The backend is sensitive to multipart filenames. If an input path has no useful
audio extension but you pass a known `--content-type`, `codex-asr` sends a
synthetic filename such as `raw-audio.wav`. You can override it explicitly:

```bash
codex-asr raw-audio --content-type audio/wav --filename voice.wav
```

## REST Server

`codex-asr` can also serve a small OpenAI Whisper-compatible REST surface:

```bash
codex-asr serve --api-key local_dev_key --host 127.0.0.1 --port 8788 --concurrency 16
```

Then call it with an OpenAI-style multipart request:

```bash
curl http://127.0.0.1:8788/v1/audio/transcriptions \
  -H 'Authorization: Bearer local_dev_key' \
  -F model=whisper-1 \
  -F file=@audio.wav
```

Implemented routes:

| Route | Notes |
| --- | --- |
| `GET /healthz` | no auth required |
| `POST /v1/audio/transcriptions` | OpenAI-style route |
| `POST /audio/transcriptions` | short alias |

Implemented multipart fields:

| Field | Handling |
| --- | --- |
| `file` | required |
| `model` | accepted for SDK compatibility, ignored |
| `language` | forwarded to Codex `/transcribe` |
| `response_format` | supports `json`, `text`, `verbose_json` |
| `prompt`, `temperature`, `timestamp_granularities` | accepted and ignored |

`srt` and `vtt` response formats return HTTP 400 because the Codex endpoint does
not provide timestamps. REST auth defaults to `CODEX_ASR_SERVER_KEY` or
`--api-key`; use `--no-api-key` only on trusted loopback.

OpenAI SDK examples live in `examples/`:

```bash
python3 -m pip install openai
CODEX_ASR_SERVER_KEY=local_dev_key \
  python3 examples/python_openai_sdk.py audio.wav

npm install openai
CODEX_ASR_SERVER_KEY=local_dev_key \
  node examples/node_openai_sdk.mjs audio.wav
```

The Python example disables environment proxy discovery for the local SDK client
because some systems route localhost traffic through a proxy unless `trust_env`
is disabled.

## Library

```rust
use codex_asr::{CodexAsrClient, TranscribeOptions};

let client = CodexAsrClient::from_codex_home()?;
let result = client.transcribe_file("audio.wav", TranscribeOptions::default())?;
println!("{}", result.text);
# Ok::<(), Box<dyn std::error::Error>>(())
```

## Audio Formats

The Codex Desktop endpoint appears to inspect the actual audio container, not
only the multipart content type.

These formats were tested successfully when uploaded directly:

| Container / codec | Suggested content type |
| --- | --- |
| WAV PCM | `audio/wav` |
| MP3 | `audio/mpeg` |
| M4A or MP4 AAC | `audio/mp4` |
| FLAC | `audio/flac` |
| Ogg Opus | `audio/ogg` |
| WebM Opus | `audio/webm` |

Files with no recognizable audio extension should be uploaded with a known
`--content-type`; the CLI will add a matching multipart filename extension.

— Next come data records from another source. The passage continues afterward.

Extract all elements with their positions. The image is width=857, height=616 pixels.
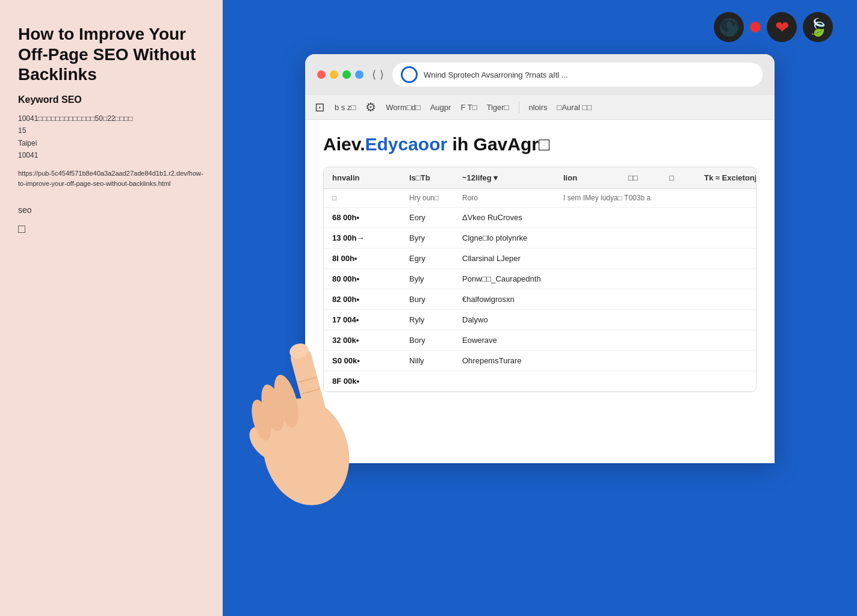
vol-3: 8I 00h• — [332, 254, 404, 263]
trend-4: Byly — [409, 274, 457, 283]
kw-1: ΔVkeo RuCroves — [462, 213, 558, 222]
right-panel: 🌑 ❤ 🍃 — [223, 0, 857, 616]
article-url: https://pub-5c454f571b8e40a3a2aad27ade84… — [18, 168, 205, 188]
col-header-4: lion — [563, 173, 623, 182]
subh-3: Roro — [462, 194, 558, 202]
browser-toolbar: ⊡ b s z□ ⚙ Worm□d□ Augpr F T□ Tiger□ nlo… — [305, 95, 775, 120]
kw-6: Dalywo — [462, 315, 558, 324]
article-title: How to Improve Your Off-Page SEO Without… — [18, 24, 205, 85]
browser-circle-icon — [401, 66, 418, 83]
table-header: hnvalin ls□Tb ~12lifeg ▾ lion □□ □ Tk ≈ … — [324, 167, 756, 189]
browser-window: ⟨ ⟩ Wnind Sprotech Avsarroning ?rnats aI… — [305, 54, 775, 463]
table-subheader: □ Hry oun□ Roro I sem IMey iudya□ T003b … — [324, 189, 756, 208]
subh-2: Hry oun□ — [409, 194, 457, 202]
toolbar-item-tiger[interactable]: Tiger□ — [487, 103, 509, 112]
col-header-1: hnvalin — [332, 173, 404, 182]
table-row: 8F 00k• — [324, 371, 756, 392]
kw-8: OhrepemsTurare — [462, 356, 558, 365]
title-part2: Edycaoor — [365, 134, 447, 154]
title-part4: GavAgr□ — [474, 134, 550, 154]
toolbar-item-fte[interactable]: F T□ — [460, 103, 477, 112]
table-row: 8I 00h• Egry Cllarsinal LJeper — [324, 248, 756, 269]
vol-2: 13 00h→ — [332, 233, 404, 242]
keyword-label: Keyword SEO — [18, 94, 205, 105]
col-header-6: □ — [669, 173, 699, 182]
kw-7: Eowerave — [462, 336, 558, 345]
kw-4: Ponw□□_Caurapednth — [462, 274, 558, 283]
top-icons-row: 🌑 ❤ 🍃 — [223, 12, 857, 42]
subh-4: I sem IMey iudya□ T003b a — [563, 194, 664, 202]
sidebar: How to Improve Your Off-Page SEO Without… — [0, 0, 223, 616]
toolbar-item-aural[interactable]: □Aural □□ — [557, 103, 592, 112]
subh-1: □ — [332, 194, 404, 202]
kw-2: Clgne□lo ptolynrke — [462, 233, 558, 242]
tl-minimize[interactable] — [330, 70, 338, 79]
browser-chrome: ⟨ ⟩ Wnind Sprotech Avsarroning ?rnats aI… — [305, 54, 775, 95]
tl-maximize[interactable] — [342, 70, 351, 79]
trend-6: Ryly — [409, 315, 457, 324]
kw-3: Cllarsinal LJeper — [462, 254, 558, 263]
content-title: Aiev.Edycaoor ih GavAgr□ — [323, 134, 756, 155]
vol-1: 68 00h• — [332, 213, 404, 222]
table-row: 32 00k• Bory Eowerave — [324, 330, 756, 351]
vol-6: 17 004• — [332, 315, 404, 324]
toolbar-item-worm[interactable]: Worm□d□ — [386, 103, 420, 112]
title-part3: ih — [453, 134, 469, 154]
vol-7: 32 00k• — [332, 336, 404, 345]
back-icon[interactable]: ⟨ — [372, 68, 376, 81]
title-part1: Aiev. — [323, 134, 365, 154]
browser-content: Aiev.Edycaoor ih GavAgr□ hnvalin ls□Tb ~… — [305, 120, 775, 407]
tl-extra[interactable] — [355, 70, 364, 79]
table-row: S0 00k• Nilly OhrepemsTurare — [324, 351, 756, 371]
table-row: 80 00h• Byly Ponw□□_Caurapednth — [324, 269, 756, 289]
svg-point-3 — [270, 372, 303, 430]
trend-2: Byry — [409, 233, 457, 242]
toolbar-divider — [519, 101, 519, 113]
browser-wrapper: ⟨ ⟩ Wnind Sprotech Avsarroning ?rnats aI… — [305, 54, 775, 463]
keyword-table: hnvalin ls□Tb ~12lifeg ▾ lion □□ □ Tk ≈ … — [323, 167, 756, 392]
tl-close[interactable] — [317, 70, 326, 79]
col-header-2: ls□Tb — [409, 173, 457, 182]
toolbar-item-1[interactable]: b s z□ — [335, 103, 356, 112]
trend-7: Bory — [409, 336, 457, 345]
tag-label: seo — [18, 205, 205, 215]
meta-info: 10041□□□□□□□□□□□□□50□22□□□□ 15 Taipei 10… — [18, 112, 205, 162]
vol-9: 8F 00k• — [332, 377, 404, 386]
trend-3: Egry — [409, 254, 457, 263]
address-text: Wnind Sprotech Avsarroning ?rnats aItl .… — [424, 70, 568, 79]
col-header-3: ~12lifeg ▾ — [462, 173, 558, 182]
icon-circle-1: 🌑 — [714, 12, 744, 42]
tag-icon: □ — [18, 222, 205, 236]
trend-5: Bury — [409, 295, 457, 304]
col-header-5: □□ — [628, 173, 664, 182]
svg-point-1 — [243, 420, 290, 467]
trend-1: Eory — [409, 213, 457, 222]
traffic-lights — [317, 70, 364, 79]
toolbar-icon-2[interactable]: ⚙ — [365, 100, 376, 114]
table-row: 68 00h• Eory ΔVkeo RuCroves — [324, 208, 756, 228]
table-row: 17 004• Ryly Dalywo — [324, 310, 756, 330]
address-bar[interactable]: Wnind Sprotech Avsarroning ?rnats aItl .… — [392, 63, 763, 87]
vol-5: 82 00h• — [332, 295, 404, 304]
nav-buttons: ⟨ ⟩ — [372, 68, 384, 81]
vol-8: S0 00k• — [332, 356, 404, 365]
kw-5: €halfowigrosxn — [462, 295, 558, 304]
toolbar-item-augpr[interactable]: Augpr — [430, 103, 451, 112]
icon-circle-3: 🍃 — [803, 12, 833, 42]
col-header-7: Tk ≈ Excietonj — [704, 173, 756, 182]
vol-4: 80 00h• — [332, 274, 404, 283]
toolbar-icon-1[interactable]: ⊡ — [315, 100, 325, 114]
table-row: 13 00h→ Byry Clgne□lo ptolynrke — [324, 228, 756, 248]
table-row: 82 00h• Bury €halfowigrosxn — [324, 289, 756, 310]
svg-point-4 — [257, 382, 288, 434]
toolbar-item-nloirs[interactable]: nloirs — [529, 103, 548, 112]
forward-icon[interactable]: ⟩ — [380, 68, 384, 81]
trend-8: Nilly — [409, 356, 457, 365]
svg-point-5 — [248, 398, 275, 443]
icon-circle-2: ❤ — [767, 12, 797, 42]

These formats are supported by the `codex-asr` CLI through local preprocessing:

| Input | Handling |
| --- | --- |
| SILK v3 (`#!SILK_V3`) | decoded to temporary WAV with `rust-silk` |
| WeChat/Tencent SILK (`0x02 + #!SILK_V3`) | decoded to temporary WAV with `rust-silk` |

These were rejected by the endpoint during local testing when uploaded directly:

| Format | Result |
| --- | --- |
| ADTS AAC (`.aac`) | HTTP 500, ASR API error |
| AIFF | HTTP 500, ASR API error |
| CAF AAC | HTTP 500, ASR API error |
| Raw PCM stream | HTTP 500, ASR API error |
| SILK v3 (`#!SILK_V3`) | HTTP 500, ASR API error |
| WeChat/Tencent SILK (`0x02 + #!SILK_V3`) | HTTP 500, ASR API error |

## Endpoint Notes

Local probes against the Codex Desktop endpoint showed these practical edges:

- Empty files return HTTP 500 with `Error in ASR API`.
- One second of silence returns HTTP 200 with an empty transcript.
- Very short non-silent clips can return unstable text; avoid treating tiny
  snippets as reliable.
- A missing or misleading multipart filename extension can make an otherwise
  valid audio file fail. `codex-asr` compensates when `--content-type` is known.
- Parallel batches up to 96 short WAV uploads succeeded locally without 429 or
  5xx responses, but this is not a public API contract. Keep any REST wrapper
  concurrency bounded, especially for longer audio.

## Shape

Default shape is CLI + library crate + local REST wrapper. The REST wrapper is
kept local-first because this tool handles a user bearer token.